Nike continue to do incredible work in sports. It is less about sponsorship and more about athlete partnerships. I always talk about “Dream Crazy” being one of the great campaigns of the last ten years.

In one of your latest “The Sports Marketeer” newsletters before the FIFA World Cup in Qatar, you wrote that brands are shifting their focus towards the memories and love of a tournament. Are there any other approaches from sponsors that you are noticing?

I wrote about Argentinian beer brand campaign that connects two great insights – the nostalgia that Argentinian fans feel towards the 1986 team, the last time Argentina won the World Cup, and also the coincidences that people are trying to find with almost superstitious nature of fans and how much hope they have. I felt that was a great campaign.

A lot of organisations around the World Cup, particularly broadcasters, take the cue around the host nation’s iconic landmark. While the Middle East has an incredible heritage and football culture, Qatar with Doha is a very young country that doesn’t quite have the same iconography that could be utilized, and also by leaning too much onto the host country, you then open yourself up to people accusing you of being a part of the so-called sport washing experiment. So that’s why also many of them are looking backwards. Because we are going through economically challenging times, people are feeling unsecure because of what’s been happening in Ukraine for example … Nostalgia tends to come into its own during times like these. We are seeing a lot of nostalgia in popular culture as well, and creativity around World Cup is often looking back in terms of what people love about this tournament.
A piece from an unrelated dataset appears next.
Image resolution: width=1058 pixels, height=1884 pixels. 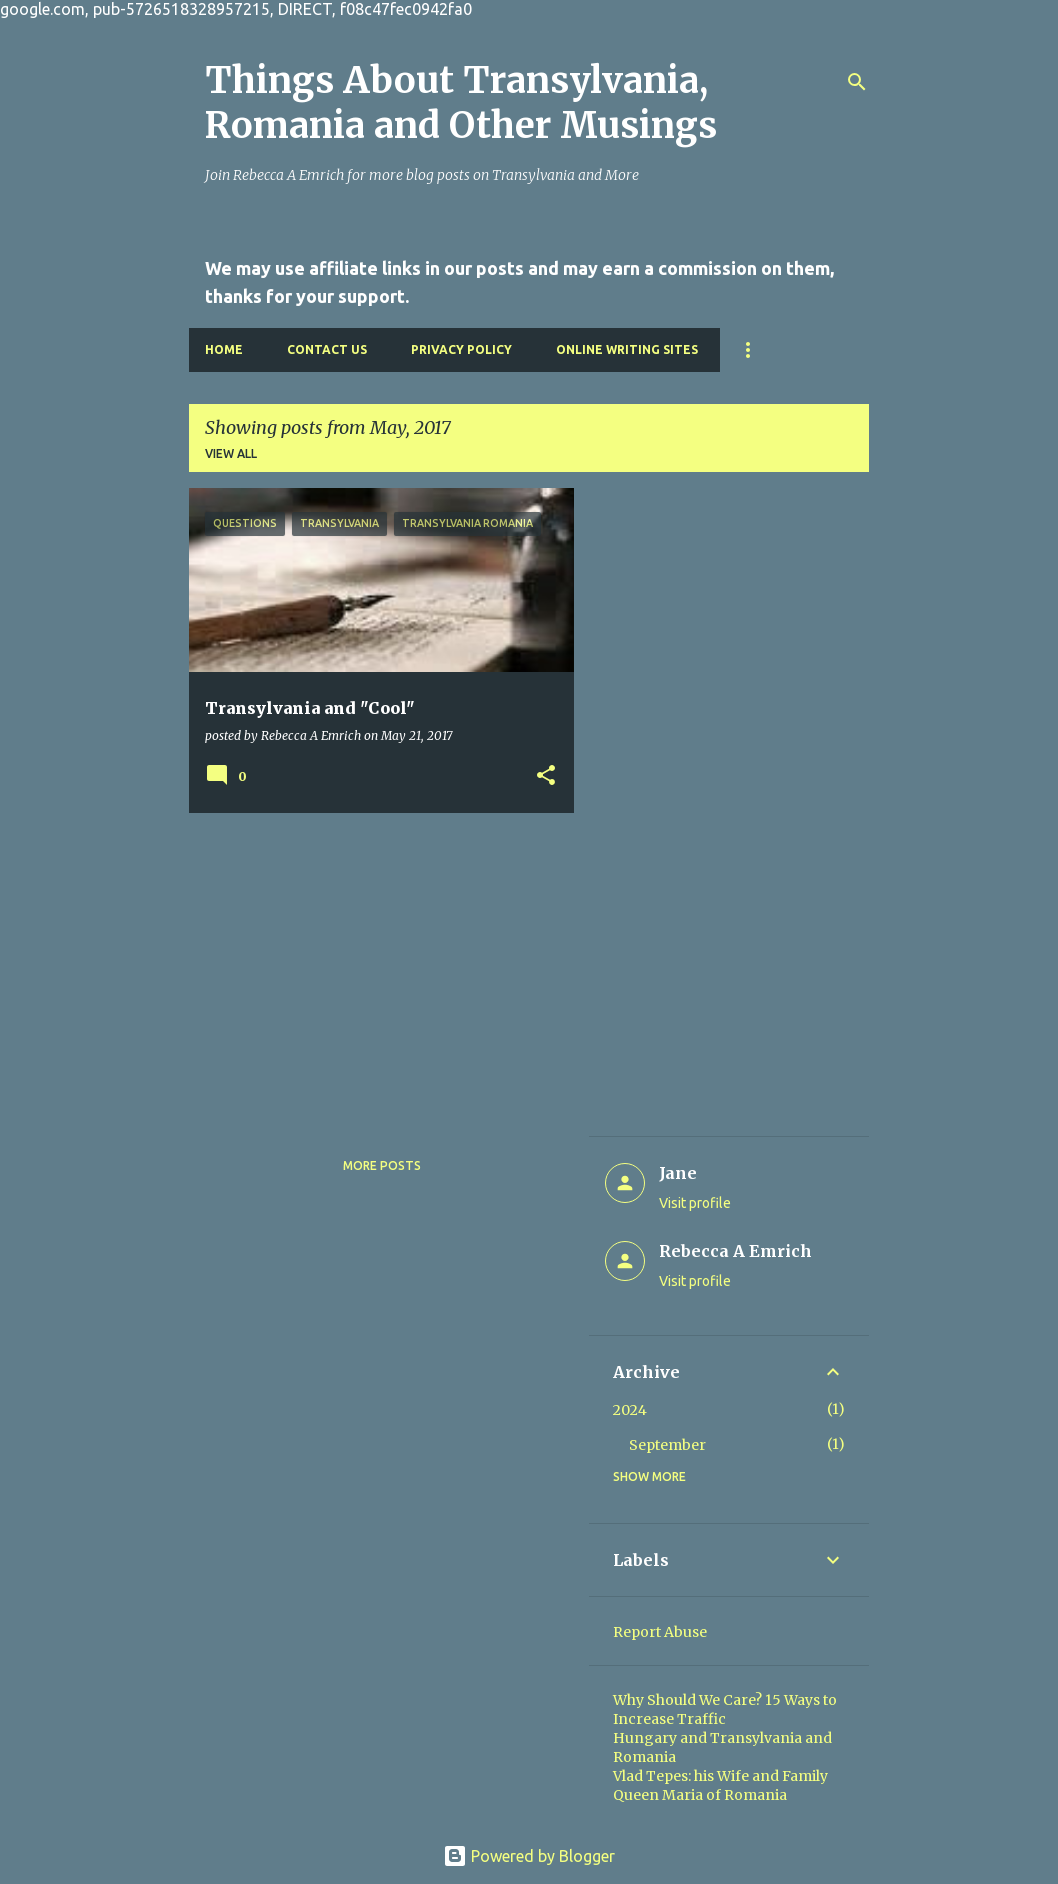 I want to click on [Advertisement], so click(x=374, y=968).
Connected to national team sponsorships and image rights, more and more athletes are vocal regarding the brands they associate with. The French Football Federation (FFF), for example, reviewed its agreement on players’ image rights after Kylian Mbappé declined to take part in one of the team activations. When discussing individual vs team sponsorship rights model, could we say that rethinking is needed and not just in case of star athletes?

This is where the national organisations are almost at a disadvantage. For example, if you want to have Kylian Mbappé on your product, you have three options: one is to partner with the player, another is to partner with PSG or to partner with the French Football Federation. And of course, there will be caveats to that, such as that you can use the player for the limited amount of time or you have to use him with four other players. What is happening is that the power is shifting more towards players, particularly to the players that are extremely marketable, and Mbappé is definitely one of them. My advice to brands is, if you are entering a partnership with a team, then you must be ready to celebrate what that team is about; if you are partnering with FFF, then you should be ready to activate around the Les Bleus, not just two star players, you need to be ready to embrace everything that this team stands for and is a powerful brand itself. If you are trying to use that partnership as a Trojan horse to get Mbappé on all of your products, then it would be better to speak to athlete’s management.